(LISTED ENTRIES Opens)

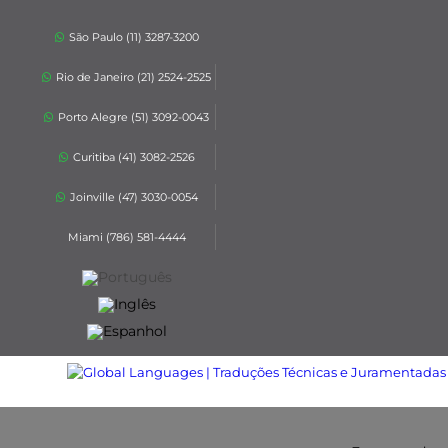
São Paulo (11) 3287-3200
Rio de Janeiro (21) 2524-2525
Porto Alegre (51) 3092-0043
Curitiba (41) 3082-2526
Joinville (47) 3030-0054
Miami (786) 581-4444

(LISTED ENTRIES Closes)

- _TASK TO COMPLETE_
Your answer should hold exactly the lines from the one containing "Rio de Janeiro (21) 2524-2525" through the end of the entries above, and nothing else.

- _EXPECTED ANSWER_
Rio de Janeiro (21) 2524-2525
Porto Alegre (51) 3092-0043
Curitiba (41) 3082-2526
Joinville (47) 3030-0054
Miami (786) 581-4444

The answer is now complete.